Bureaucratic way of efficient AI-assisted development
The key to an effective AI software engineering flow is bureaucracy. Everything needs to be indexed, named, and organized.
Plan. First is your plan. Whether you’re making an app from scratch or working on an existing project, a plan helps. Cursor has plan mode, however, such a mode is not suitable for long-running plans, work that may span a couple of days, weeks or longer. For long-running work, the plan needs to live in a separate markdown document, readily accessible to AI agents and humans alike for reference.
Tasks. The plan needs to have a structure. The more uniform the structure, the better. This means, the plan needs to be composed of items that are of the same, well-defined shape. It’s a good idea for your tasks to have a name, a status (done, pending, cancelled), and a validation procedure at least.
Indexing. With Plan and Tasks, you have started to establish the working documentation for the project. A real project will involve many more documents and other reference data. However, all of those need to be uniquely referenceable. Therefore, it is a good idea to develop a naming scheme for all the materials covering your project development. So, in a conversation with an AI agent or in any other document, you can reference every plan, every task etc concisely and uniquely. It’s a good idea for every structural component of your project documentation to have a unique numeric ID. Then, it is easy to ask an agent things like, “please do the task 05 of plan 01”.
Algorithmization. Building up structured, referenceable documentation paves the way for algorithmization of your workflows. Tasks mentioned above imply some work that needs to be done. If the tasks are uniform (i.e. more or less of the same nature, having the same shape), the procedure of the work can also be standardized across tasks. So, you can capture it in a Standard Operating Procedure - SOP. SOPs also live in your project documentation, and follow the principles of indexing. So, if your project SOP #01 is an algorithm to code a task, and a SOP #02 is one to verify the task was done correctly, you can say to the agent:
- “Please run SOP 01 on task 05 of plan 01”.
- When it reports the work as done, you can ask, “Please run SOP 02 on task 05 of plan 01” - to verify the task.
- Once the task is verified, you can ask to update the status in the plan: “Please update the task 05 of plan 01, set status to Done”.
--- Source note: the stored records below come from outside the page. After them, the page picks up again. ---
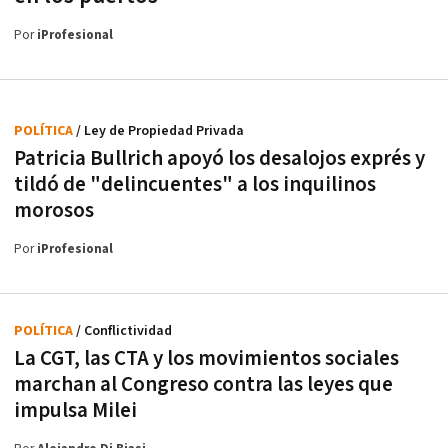
Por
iProfesional
POLÍTICA
/ Ley de Propiedad Privada
Patricia Bullrich apoyó los desalojos exprés y
tildó de "delincuentes" a los inquilinos
morosos
Por
iProfesional
POLÍTICA
/ Conflictividad
La CGT, las CTA y los movimientos sociales
marchan al Congreso contra las leyes que
impulsa Milei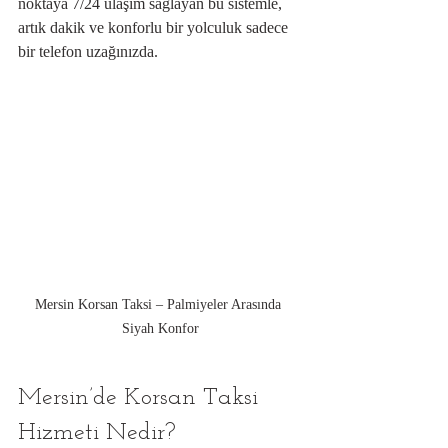
noktaya 7/24 ulaşım sağlayan bu sistemle, 
artık dakik ve konforlu bir yolculuk sadece 
bir telefon uzağınızda.
Mersin Korsan Taksi – Palmiyeler Arasında 
Siyah Konfor
Mersin’de Korsan Taksi 
Hizmeti Nedir?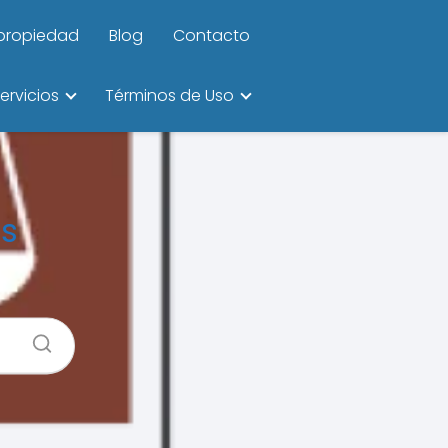
ipropiedad
Blog
Contacto
ervicios
Términos de Uso
os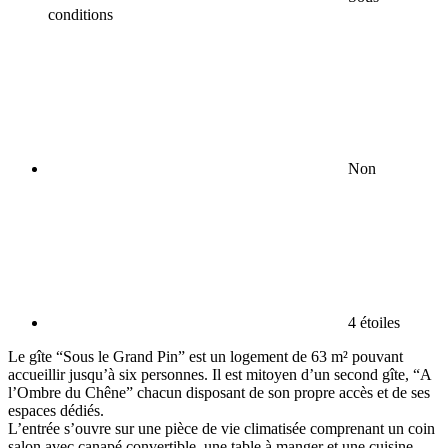
conditions
Non
4 étoiles
Le gîte “Sous le Grand Pin” est un logement de 63 m² pouvant
accueillir jusqu’à six personnes. Il est mitoyen d’un second gîte, “A
l’Ombre du Chêne” chacun disposant de son propre accès et de ses
espaces dédiés.
L’entrée s’ouvre sur une pièce de vie climatisée comprenant un coin
salon avec canapé convertible, une table à manger et une cuisine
Chessboard. Currently there is a trend in AI for autonomous execution of long sequences of tasks. Maybe even involving reasoning, where at certain points of the chain the agent is deciding what step to do next. In my experience, this does not work so well for non-trivial tasks, as even the most advanced agents degrade if left to their own devices for too long. Instead, what works is doing the decision-making step yourself while delegating routine, repeating tasks without too much room for deviation to agents.
So the development process will look like a chessboard game: in chess, there is a standard notation to denote every possible move you can make. In your engineering project, following the principles of Indexing and Algorithmization, you should have working documents with your standard SOPs, numbered and referenceable in agent conversations. SOPs define your valid moves. You think, you name your move, then the agent executes.
Organization. Following this way of development, you will quickly accumulate a large corpus of documents. As you amass the data and documents, it is good to organize it in a scalable way, so even if the doc count grows from 10 to 100, both you and your agent can easily find stuff in it. Indexing everything goes a long way toward ensuring this.
Conclusion
For some, this style of development may come across as bureaucratic and boring. Yet others may find that it looks like project management rather than software engineering.
My experience with this style of development is that you start spending less of your attention on mundane tasks, leaving more energy for stuff that matters - architecture, business requirements etc. In the era of AI, a software engineer can drastically increase their output, which imposes some management obligations on them, so having a good command of basic project management techniques comes a long way.
I’ve recently developed a tool to help with the development pattern described above - the Context Layer project that helps you keep the documentation and other materials for your project organized. If you are curious enough to try the pattern or the tool in your own projects, I’d be happy to hear from you on how it goes!